Pese a algunas dádivas excepcionales, el Grupo Peninsular fue desplazado por lo
que podría denominarse el Grupo Sajón. Ex invasores de 1806 o 1807 que se
quedaron en el Plata y otros mercaderes o aventureros de distinta laya se
capitalizaron raudamente tras la Revolución de Mayo.
Durante 1810 y 1811 el principal proveedor de armas fue Inglaterra, y desde
l811 en adelante pasó a ser Estados Unidos. ¿Cómo se pagó la guerra? Abriendo
los mercados criollos a los unos y a los otros.
La azarosa vida del norteamericano David de Forest es un ejemplo interesante.
Audaz, viajero impenitente, traficante de esclavos, había navegado desde China
hasta Cabo Verde y desde allí hasta la Patagonia buscando negocios.
Nombrado cónsul norteamericano en Buenos Aires, ofició como consignatario de
mercadería del norte en este país y operó contra los españoles hasta que el
virrey Cisneros lo deportó. Volvió a Buenos Aires en 1812, y en 1813 su amigo
Juan Larrea lo acercó al corazón del poder durante la época del Directorio
encabezado por Gervasio Antonio Posadas. Su tarea, entre otras, era confiscar
mercancía del grupo hispano peninsular. De lo confiscado recibía una comisión
del 2,5%. Con eso financiaba las tropelías de corsarios ingleses que asaltaban
otras embarcaciones. Los navíos británicos o norteamericanos cambiaron sus
nombres sajones por otros criollos, como "El Tucumán", "El
Mangoré", "El Congreso" o "El Túpac Amaru". Lo
capturado era comercializado y De Forest se quedaba con un 10 por ciento, y con
parte de esa cifra financiaba a la vez la formación de una escuadra naval de
guerra del Río de la Plata.
Los negocios y la guerra se articulaban para expandir los negocios
anglonorteamerica- nos en el Plata. Ya en 1818 operaban en Buenos Aires 55
firmas mercantiles británicas. Como apunta Galmarini, la ruta Cádiz-Buenos
Aires había sido sustituida por la ruta Liverpool-Buenos Aires.
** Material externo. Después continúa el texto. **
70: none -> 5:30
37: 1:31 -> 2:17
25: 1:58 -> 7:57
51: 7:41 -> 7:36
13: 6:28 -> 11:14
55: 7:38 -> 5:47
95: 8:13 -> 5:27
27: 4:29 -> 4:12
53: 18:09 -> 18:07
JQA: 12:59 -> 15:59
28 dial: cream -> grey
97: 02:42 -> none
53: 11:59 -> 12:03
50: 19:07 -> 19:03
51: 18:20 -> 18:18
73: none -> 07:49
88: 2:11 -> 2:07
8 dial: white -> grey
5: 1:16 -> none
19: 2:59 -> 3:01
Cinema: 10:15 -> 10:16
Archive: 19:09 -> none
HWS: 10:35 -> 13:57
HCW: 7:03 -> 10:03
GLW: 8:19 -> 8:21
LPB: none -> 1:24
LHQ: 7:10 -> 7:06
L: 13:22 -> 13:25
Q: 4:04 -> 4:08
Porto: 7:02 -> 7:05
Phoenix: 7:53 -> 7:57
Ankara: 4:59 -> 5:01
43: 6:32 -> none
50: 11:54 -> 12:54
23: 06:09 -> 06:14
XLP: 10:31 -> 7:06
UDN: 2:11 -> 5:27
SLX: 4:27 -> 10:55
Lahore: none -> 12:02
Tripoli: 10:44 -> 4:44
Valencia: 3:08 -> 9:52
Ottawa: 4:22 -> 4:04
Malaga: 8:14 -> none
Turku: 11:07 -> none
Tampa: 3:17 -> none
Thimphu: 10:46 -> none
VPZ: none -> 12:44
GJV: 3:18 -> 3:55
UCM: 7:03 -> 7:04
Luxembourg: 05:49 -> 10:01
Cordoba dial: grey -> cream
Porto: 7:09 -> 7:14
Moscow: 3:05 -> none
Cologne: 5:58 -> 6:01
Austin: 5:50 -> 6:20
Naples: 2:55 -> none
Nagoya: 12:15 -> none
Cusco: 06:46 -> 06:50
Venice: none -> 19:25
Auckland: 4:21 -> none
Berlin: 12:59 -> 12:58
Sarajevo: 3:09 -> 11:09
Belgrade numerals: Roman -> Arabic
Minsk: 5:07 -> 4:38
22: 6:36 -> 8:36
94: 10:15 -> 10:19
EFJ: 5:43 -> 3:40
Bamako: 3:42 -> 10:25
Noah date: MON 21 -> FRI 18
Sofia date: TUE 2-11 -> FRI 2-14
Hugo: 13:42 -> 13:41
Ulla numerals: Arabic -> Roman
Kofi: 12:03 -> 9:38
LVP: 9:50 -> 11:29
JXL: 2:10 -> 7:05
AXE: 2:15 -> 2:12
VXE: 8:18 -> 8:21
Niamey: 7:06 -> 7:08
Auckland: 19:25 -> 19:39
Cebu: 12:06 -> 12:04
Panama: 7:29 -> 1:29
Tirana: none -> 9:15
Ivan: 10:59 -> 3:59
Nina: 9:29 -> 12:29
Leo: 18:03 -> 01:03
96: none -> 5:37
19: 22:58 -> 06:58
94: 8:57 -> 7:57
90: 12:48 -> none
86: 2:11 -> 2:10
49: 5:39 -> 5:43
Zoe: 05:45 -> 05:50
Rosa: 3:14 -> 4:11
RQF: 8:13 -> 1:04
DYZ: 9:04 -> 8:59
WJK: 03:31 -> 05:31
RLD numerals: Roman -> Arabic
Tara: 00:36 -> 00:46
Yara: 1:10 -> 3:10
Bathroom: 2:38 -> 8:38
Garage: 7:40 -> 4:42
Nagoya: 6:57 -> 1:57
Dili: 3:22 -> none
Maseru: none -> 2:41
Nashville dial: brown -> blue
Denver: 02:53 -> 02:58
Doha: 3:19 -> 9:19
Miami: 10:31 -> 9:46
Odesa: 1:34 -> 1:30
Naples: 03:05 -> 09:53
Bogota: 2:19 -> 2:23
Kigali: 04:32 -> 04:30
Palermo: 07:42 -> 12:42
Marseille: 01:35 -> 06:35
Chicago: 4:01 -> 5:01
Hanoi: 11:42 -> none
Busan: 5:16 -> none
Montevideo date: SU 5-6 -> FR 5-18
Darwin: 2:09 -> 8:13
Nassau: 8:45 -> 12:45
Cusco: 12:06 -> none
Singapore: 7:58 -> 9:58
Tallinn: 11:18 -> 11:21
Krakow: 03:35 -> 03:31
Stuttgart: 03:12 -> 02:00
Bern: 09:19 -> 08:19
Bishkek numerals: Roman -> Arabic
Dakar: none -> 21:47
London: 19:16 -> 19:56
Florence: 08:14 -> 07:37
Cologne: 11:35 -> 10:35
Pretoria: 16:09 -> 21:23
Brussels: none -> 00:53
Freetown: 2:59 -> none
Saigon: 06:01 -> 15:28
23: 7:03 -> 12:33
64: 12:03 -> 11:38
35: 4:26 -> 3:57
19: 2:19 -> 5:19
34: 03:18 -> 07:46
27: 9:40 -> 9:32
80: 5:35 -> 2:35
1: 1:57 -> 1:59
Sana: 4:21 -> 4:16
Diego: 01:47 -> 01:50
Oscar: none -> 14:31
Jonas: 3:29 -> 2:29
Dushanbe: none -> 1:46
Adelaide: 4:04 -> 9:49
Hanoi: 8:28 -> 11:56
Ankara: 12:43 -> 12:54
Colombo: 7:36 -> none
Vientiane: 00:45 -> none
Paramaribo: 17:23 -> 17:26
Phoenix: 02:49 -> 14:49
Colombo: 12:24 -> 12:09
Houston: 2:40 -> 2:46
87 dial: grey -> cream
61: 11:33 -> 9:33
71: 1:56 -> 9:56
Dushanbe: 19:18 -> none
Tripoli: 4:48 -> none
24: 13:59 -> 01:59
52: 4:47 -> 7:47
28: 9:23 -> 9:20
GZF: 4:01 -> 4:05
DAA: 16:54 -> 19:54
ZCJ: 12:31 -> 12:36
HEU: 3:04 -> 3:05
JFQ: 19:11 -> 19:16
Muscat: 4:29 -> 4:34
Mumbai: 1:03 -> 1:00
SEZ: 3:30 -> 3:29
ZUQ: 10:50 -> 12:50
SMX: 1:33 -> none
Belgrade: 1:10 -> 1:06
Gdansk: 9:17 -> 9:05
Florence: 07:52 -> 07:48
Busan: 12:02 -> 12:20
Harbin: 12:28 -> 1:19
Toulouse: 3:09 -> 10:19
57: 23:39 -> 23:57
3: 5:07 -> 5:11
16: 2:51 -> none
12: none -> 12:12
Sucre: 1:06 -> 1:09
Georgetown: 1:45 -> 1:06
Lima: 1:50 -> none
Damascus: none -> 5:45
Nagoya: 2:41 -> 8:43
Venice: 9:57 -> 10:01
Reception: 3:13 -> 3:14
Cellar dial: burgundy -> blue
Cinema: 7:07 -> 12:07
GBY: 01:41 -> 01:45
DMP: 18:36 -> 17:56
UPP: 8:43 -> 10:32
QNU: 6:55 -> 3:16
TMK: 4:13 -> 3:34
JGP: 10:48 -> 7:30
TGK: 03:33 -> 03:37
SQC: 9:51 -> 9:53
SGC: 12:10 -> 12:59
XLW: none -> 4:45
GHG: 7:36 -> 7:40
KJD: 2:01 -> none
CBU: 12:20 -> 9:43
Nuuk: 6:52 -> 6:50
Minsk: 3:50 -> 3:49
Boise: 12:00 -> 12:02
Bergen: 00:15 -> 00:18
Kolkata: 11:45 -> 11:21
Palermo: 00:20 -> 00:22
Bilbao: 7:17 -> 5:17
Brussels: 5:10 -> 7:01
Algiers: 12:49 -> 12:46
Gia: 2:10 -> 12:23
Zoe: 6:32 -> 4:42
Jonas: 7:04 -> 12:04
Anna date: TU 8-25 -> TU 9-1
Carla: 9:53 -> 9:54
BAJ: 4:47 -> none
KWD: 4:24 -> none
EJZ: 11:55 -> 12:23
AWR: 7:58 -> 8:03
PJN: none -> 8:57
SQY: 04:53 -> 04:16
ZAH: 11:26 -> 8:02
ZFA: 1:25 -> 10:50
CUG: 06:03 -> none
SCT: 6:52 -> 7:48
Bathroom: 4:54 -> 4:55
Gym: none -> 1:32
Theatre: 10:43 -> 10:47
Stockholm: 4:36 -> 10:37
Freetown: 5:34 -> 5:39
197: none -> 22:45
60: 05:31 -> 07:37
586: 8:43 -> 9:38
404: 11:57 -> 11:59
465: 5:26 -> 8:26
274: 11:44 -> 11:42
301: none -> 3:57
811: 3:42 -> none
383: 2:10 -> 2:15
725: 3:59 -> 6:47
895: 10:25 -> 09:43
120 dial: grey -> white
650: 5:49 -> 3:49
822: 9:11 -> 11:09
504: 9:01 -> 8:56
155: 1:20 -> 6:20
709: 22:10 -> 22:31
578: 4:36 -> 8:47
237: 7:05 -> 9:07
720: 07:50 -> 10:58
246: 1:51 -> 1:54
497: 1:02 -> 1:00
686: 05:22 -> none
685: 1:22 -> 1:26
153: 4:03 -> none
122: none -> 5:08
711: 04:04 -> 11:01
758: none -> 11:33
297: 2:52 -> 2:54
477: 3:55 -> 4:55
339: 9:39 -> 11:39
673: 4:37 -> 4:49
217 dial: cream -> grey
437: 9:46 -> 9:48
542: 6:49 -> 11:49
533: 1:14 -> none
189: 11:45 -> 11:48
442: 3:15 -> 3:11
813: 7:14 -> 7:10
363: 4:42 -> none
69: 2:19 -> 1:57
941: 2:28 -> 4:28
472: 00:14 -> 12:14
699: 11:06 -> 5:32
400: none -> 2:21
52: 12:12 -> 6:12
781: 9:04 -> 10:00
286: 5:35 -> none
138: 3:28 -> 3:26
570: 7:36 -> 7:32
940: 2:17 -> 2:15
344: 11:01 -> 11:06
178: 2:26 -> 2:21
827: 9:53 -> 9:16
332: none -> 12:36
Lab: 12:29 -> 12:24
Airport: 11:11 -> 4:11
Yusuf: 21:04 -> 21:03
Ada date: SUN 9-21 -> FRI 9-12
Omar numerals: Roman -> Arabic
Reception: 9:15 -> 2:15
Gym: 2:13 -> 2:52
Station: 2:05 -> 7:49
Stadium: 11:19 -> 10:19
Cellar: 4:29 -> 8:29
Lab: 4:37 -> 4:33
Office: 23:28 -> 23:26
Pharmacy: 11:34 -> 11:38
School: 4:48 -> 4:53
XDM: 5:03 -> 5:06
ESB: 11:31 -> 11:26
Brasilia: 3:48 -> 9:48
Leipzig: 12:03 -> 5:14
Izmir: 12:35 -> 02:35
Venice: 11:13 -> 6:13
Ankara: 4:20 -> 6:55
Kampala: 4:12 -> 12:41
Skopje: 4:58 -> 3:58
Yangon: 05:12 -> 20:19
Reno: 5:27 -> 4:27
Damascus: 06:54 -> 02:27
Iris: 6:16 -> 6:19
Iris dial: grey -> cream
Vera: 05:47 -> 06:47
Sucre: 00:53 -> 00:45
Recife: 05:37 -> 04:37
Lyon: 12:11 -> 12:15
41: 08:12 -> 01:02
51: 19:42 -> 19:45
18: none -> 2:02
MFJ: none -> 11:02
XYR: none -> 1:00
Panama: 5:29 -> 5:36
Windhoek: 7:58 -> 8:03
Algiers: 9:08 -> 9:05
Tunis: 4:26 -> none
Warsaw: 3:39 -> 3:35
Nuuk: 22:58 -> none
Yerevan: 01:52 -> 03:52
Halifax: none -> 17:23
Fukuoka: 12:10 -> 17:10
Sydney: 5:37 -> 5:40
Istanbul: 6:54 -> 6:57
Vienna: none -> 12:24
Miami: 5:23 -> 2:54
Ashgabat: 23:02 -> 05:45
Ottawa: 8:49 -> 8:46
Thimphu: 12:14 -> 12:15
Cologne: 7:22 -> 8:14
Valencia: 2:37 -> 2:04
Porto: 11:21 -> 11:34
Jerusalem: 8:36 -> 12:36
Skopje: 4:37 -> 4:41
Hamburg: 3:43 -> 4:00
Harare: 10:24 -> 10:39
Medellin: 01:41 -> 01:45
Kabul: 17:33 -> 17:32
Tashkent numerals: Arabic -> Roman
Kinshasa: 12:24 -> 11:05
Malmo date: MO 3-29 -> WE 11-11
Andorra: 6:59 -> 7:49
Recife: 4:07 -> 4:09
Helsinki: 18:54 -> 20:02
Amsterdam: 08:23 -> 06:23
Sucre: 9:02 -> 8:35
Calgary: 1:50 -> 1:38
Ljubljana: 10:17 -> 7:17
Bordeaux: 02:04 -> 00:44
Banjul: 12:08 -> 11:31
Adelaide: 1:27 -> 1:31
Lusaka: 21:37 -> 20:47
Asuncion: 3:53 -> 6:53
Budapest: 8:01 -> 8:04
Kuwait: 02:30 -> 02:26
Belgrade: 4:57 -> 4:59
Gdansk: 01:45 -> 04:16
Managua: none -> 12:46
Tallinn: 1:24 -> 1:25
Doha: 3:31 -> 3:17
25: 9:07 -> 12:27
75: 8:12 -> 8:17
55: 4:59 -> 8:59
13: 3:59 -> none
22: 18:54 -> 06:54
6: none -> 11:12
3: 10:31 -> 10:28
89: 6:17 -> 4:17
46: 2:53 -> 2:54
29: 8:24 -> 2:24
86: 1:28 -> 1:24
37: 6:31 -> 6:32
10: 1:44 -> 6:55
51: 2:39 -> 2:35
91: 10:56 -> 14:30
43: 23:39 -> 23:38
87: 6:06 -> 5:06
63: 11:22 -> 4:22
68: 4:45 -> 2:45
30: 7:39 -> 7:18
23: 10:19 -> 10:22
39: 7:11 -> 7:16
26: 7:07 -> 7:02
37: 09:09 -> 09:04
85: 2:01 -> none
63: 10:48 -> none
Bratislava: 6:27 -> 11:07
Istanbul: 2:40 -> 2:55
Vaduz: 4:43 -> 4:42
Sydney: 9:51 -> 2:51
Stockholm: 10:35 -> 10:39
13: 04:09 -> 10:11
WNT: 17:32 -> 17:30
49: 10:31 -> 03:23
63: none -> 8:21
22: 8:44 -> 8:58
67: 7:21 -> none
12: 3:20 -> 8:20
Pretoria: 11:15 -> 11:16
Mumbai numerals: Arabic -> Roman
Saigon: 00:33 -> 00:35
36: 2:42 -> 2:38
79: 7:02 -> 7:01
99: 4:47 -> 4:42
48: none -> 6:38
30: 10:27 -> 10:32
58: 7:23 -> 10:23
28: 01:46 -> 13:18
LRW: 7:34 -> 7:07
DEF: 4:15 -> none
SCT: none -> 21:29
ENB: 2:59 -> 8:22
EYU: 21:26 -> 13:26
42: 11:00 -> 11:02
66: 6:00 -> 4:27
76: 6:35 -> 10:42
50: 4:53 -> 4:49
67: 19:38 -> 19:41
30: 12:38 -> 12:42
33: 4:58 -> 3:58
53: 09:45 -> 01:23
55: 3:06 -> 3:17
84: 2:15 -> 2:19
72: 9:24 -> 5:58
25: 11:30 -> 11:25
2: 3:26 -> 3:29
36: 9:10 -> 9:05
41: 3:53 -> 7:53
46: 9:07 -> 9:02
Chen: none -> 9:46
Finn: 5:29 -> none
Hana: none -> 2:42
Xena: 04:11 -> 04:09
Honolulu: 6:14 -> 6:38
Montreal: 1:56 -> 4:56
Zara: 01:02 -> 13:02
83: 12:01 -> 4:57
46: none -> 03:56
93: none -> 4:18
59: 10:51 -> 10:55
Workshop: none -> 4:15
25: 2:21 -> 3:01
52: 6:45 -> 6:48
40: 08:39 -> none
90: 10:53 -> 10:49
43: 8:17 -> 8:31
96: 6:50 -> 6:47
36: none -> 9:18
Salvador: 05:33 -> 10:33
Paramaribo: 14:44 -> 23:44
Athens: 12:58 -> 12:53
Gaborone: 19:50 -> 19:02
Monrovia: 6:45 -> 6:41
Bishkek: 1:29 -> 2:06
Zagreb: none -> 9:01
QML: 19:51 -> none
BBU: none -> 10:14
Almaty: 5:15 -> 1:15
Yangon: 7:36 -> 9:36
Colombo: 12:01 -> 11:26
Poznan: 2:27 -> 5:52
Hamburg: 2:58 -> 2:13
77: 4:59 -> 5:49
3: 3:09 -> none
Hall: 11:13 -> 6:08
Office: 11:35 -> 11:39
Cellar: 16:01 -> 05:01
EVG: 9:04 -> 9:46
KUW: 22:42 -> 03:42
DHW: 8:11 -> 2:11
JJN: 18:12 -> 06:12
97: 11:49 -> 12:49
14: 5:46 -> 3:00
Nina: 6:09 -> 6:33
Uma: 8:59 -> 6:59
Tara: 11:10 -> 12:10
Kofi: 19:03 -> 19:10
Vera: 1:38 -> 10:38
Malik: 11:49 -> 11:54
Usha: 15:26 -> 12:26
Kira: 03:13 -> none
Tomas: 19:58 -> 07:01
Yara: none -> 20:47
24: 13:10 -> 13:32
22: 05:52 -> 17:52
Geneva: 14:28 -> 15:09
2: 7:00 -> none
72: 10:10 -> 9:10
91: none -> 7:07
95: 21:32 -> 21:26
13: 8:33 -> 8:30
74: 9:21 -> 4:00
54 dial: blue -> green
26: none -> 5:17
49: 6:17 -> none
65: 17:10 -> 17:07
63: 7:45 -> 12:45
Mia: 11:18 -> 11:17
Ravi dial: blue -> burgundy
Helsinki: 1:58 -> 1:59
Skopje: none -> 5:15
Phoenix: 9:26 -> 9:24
Sin embargo, otra ruta esencial no fue reemplazada jamás. Aquella que vuelve
sobre sí misma, reiterando el cauce del tiempo. Aquella que repite una y otra
vez las mismas travesías argentinas. Aquella ruta circular que enrosca el
sendero del tiempo. Como si fuera una serpiente que se muerde la cola. Una
serpiente que hipnotiza como el pasado que vuelve.